Caliper matching is not a matching method on its own but rather a modification to existing strategies—most often to nearest neighbor matching. It can also be combined with optimal matching or Mahalanobis distance.

Choosing the right caliper width is important: too wide, and the constraint has little effect; too narrow, and many treated units may be left unmatched, reducing sample size and precision.

Caliper matching is particularly useful when the common support assumption is questionable—i.e., when treated and control groups do not overlap well in covariate space. In such cases, calipers serve as a safeguard to maintain the quality of matches by explicitly enforcing local comparability.

When to use it? When you want to avoid poor matches with big distance gaps.

Strengths: Prevents bad matches. Easy to implement alongside other methods.

Weaknesses: May leave some treated units unmatched if no control falls within the caliper.

Bottom Line

Matching methods are powerful tools for causal inference.
They come in many flavors, each with its own strengths and weaknesses.
No single method is best for all situations; the choice depends on the data, the research question, and the assumptions you are willing to make.

Where to Learn More

The book Causal Inference for Statistics, Social, and Biomedical Sciences by Imbens and Rubin (2015) provides excellent coverage of matching and its theoretical underpinnings. I also recommend Stuart (2010)’s seminal review paper cited below. The MatchIt and Matching R packages documentation are also goldmines for practical implementation details.

References

Abadie, A., & Imbens, G. W. (2016). Matching on the estimated propensity score. Econometrica, 84(2), 781-807.

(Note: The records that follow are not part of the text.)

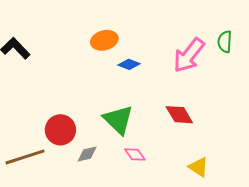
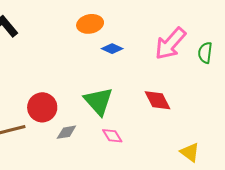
green semicircle: (225, 42) -> (205, 53), moved
yellow triangle: (199, 167) -> (190, 152), moved

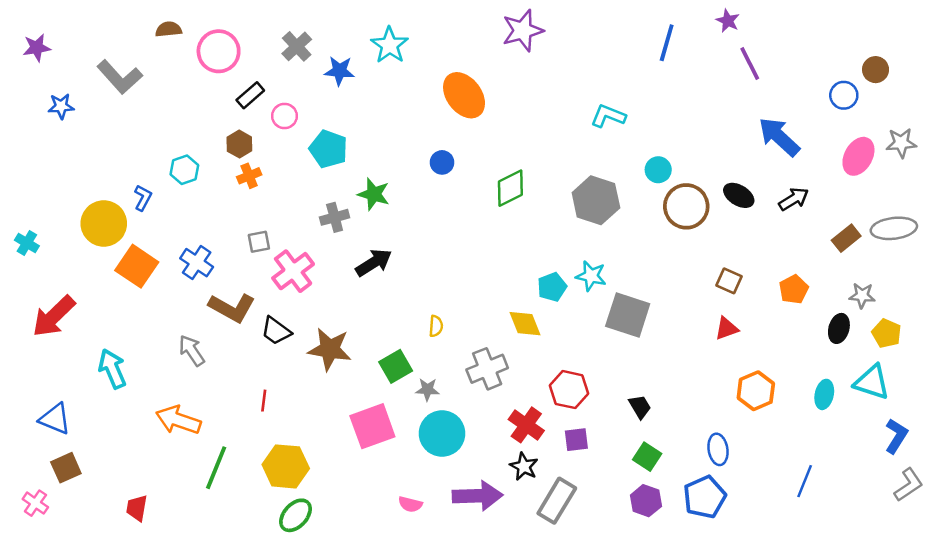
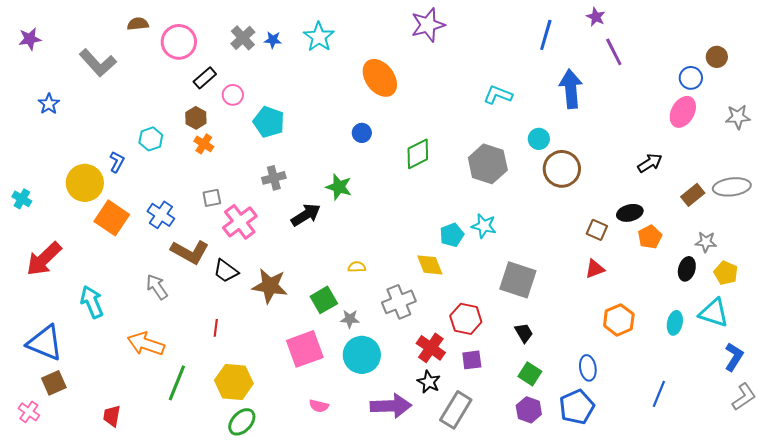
blue star: (339, 71) -> (273, 40), moved, size x0.7
blue star: (61, 106) -> (49, 104), moved, turned -30
blue arrow: (779, 137) -> (571, 89), moved, turned 42
pink ellipse: (858, 156) -> (683, 112), moved
orange cross: (249, 176) -> (204, 144), turned -36
green star: (374, 194) -> (339, 187), moved
black ellipse: (739, 195) -> (630, 213), moved, turned -45
gray square: (628, 315) -> (518, 280), moved
yellow semicircle: (436, 326) -> (357, 267), turned -96
blue triangle: (55, 419) -> (45, 343), size x1.4
pink semicircle: (410, 504) -> (319, 406), moved

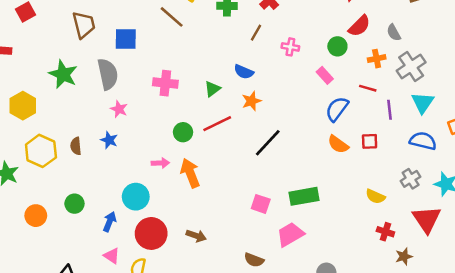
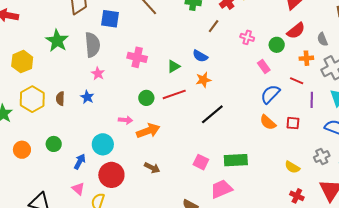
pink cross: (290, 47) -> (247, 37), moved
orange arrow: (190, 173) -> (148, 131), turned 85
brown arrow: (196, 236) -> (152, 168), moved

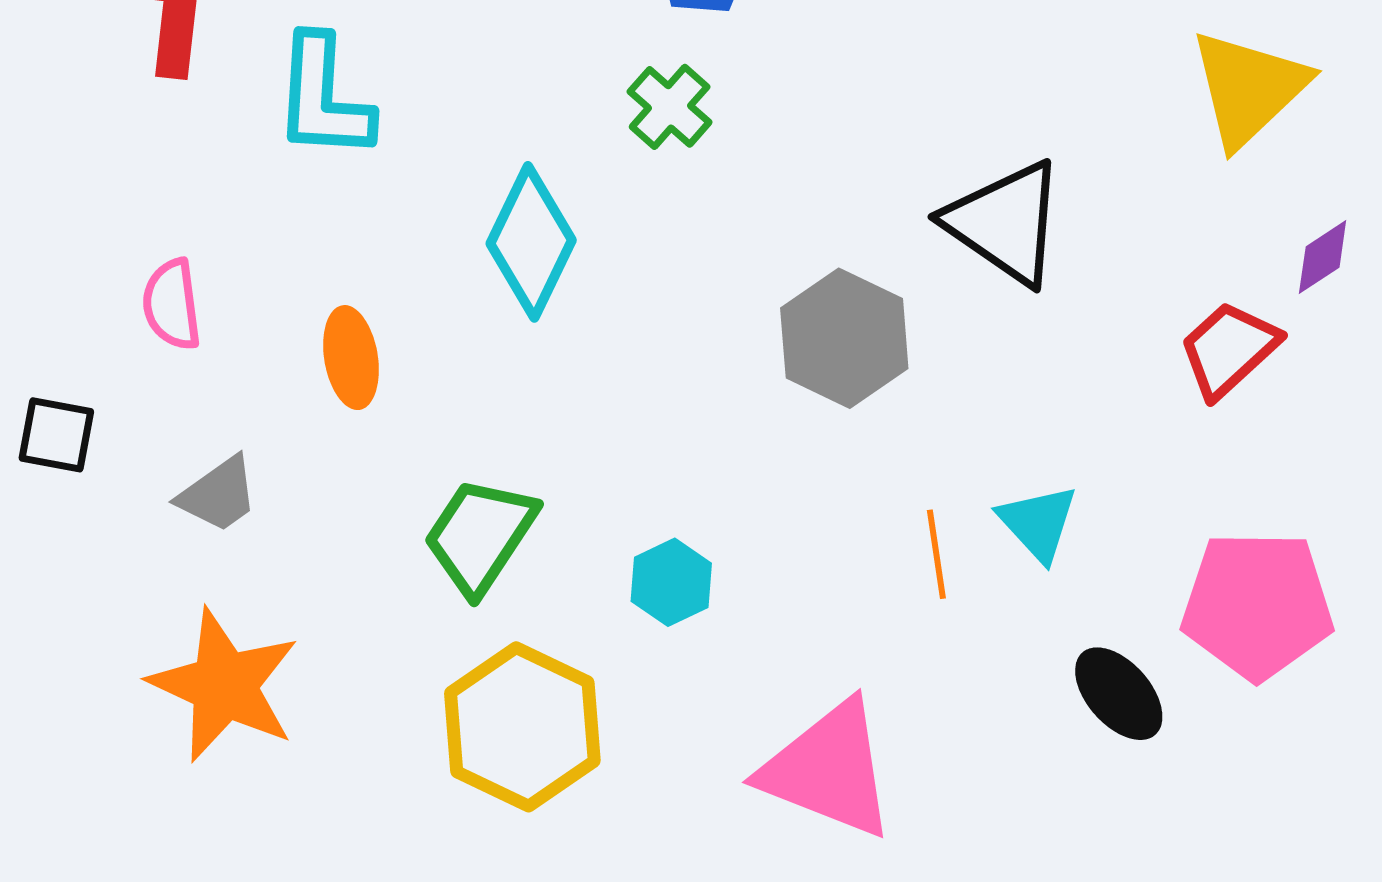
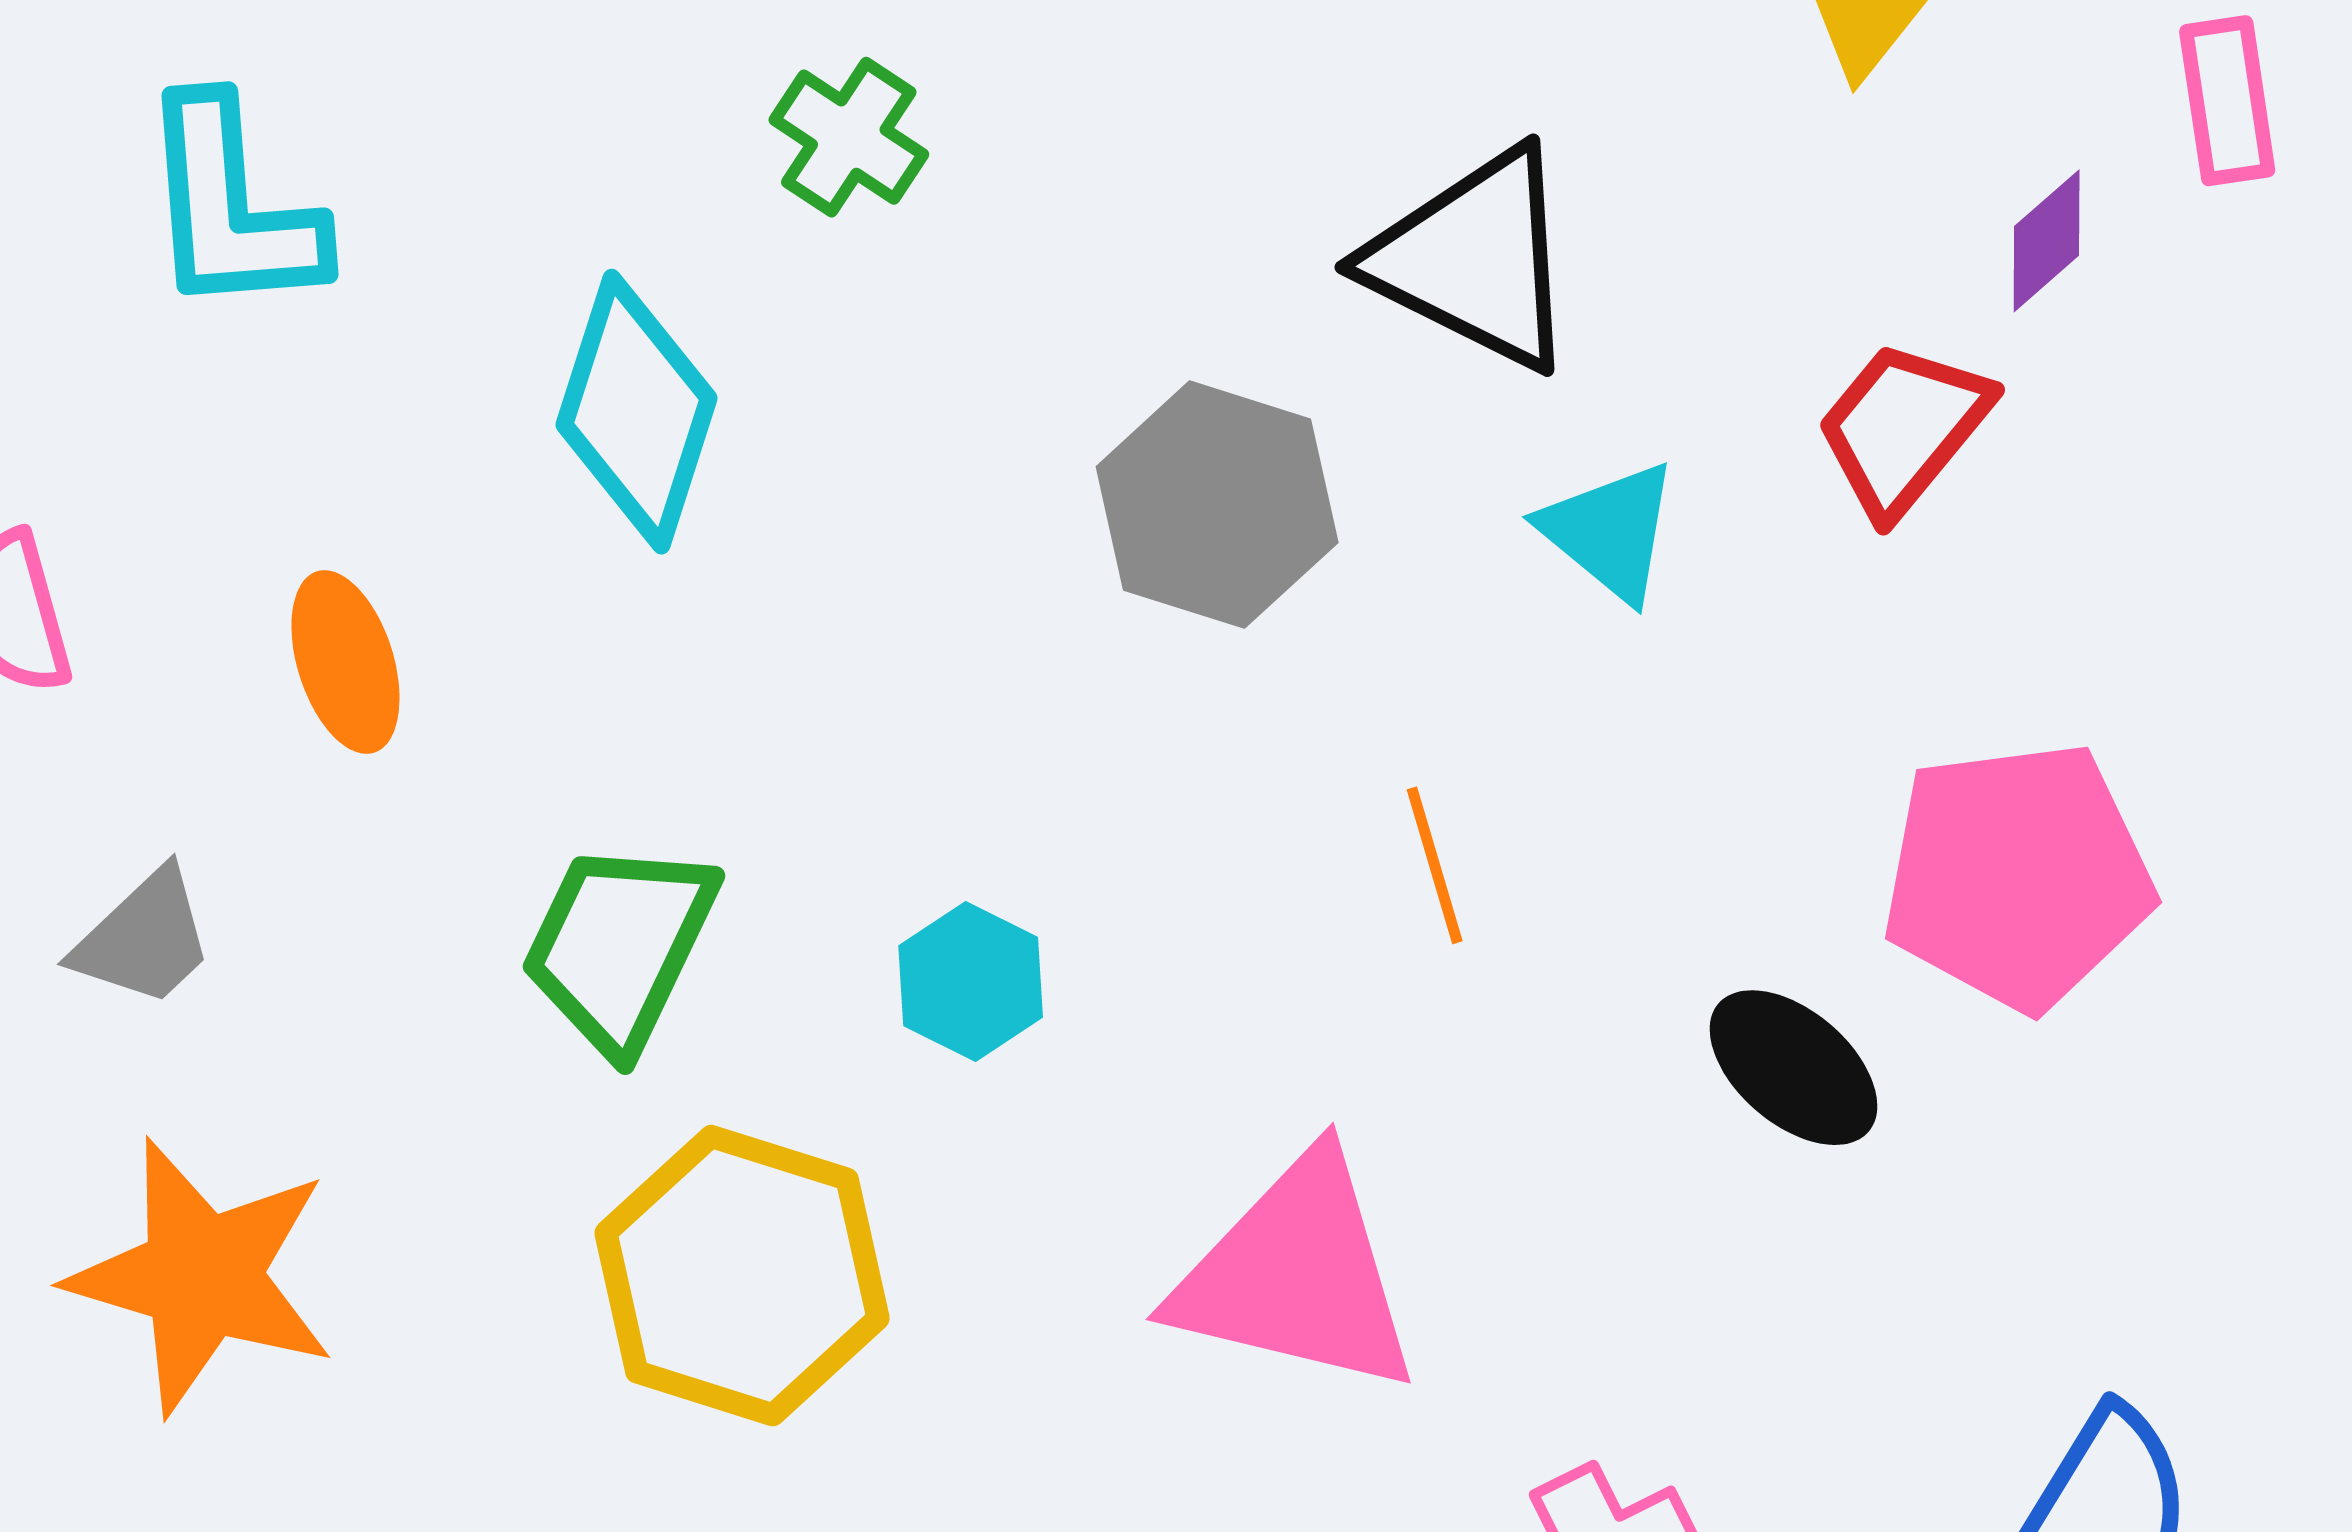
cyan triangle: (1038, 523) -> (1610, 531), moved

Ben-Michael, E., Feller, A., Hirshberg, D. A., & Zubizarreta, J. R. (2021). The balancing act in causal inference. arXiv preprint arXiv:2110.14831.

Diamond, A., & Sekhon, J. S. (2013). Genetic matching for estimating causal effects: A general multivariate matching method for achieving balance in observational studies. Review of Economics and Statistics, 95(3), 932-945.

Iacus, S. M., King, G., & Porro, G. (2012). Causal inference without balance checking: Coarsened exact matching. Political analysis, 20(1), 1-24.

Imbens, G. W. (2015). Matching methods in practice: Three examples. Journal of Human Resources, 50(2), 373-419.

Imbens, G. W., & Rubin, D. B. (2015). Causal Inference for Statistics, Social, and Biomedical Sciences: An Introduction. Cambridge University Press.

Rosenbaum, P. R., & Rubin, D. B. (1983). The central role of the propensity score in observational studies for causal effects. Biometrika, 70(1), 41–55.

Stuart, E. A. (2010). Matching methods for causal inference: A review and a look forward. Statistical Science, 25(1), 1–21.

Rosenbaum, P. R. (2002). Observational Studies. Springer.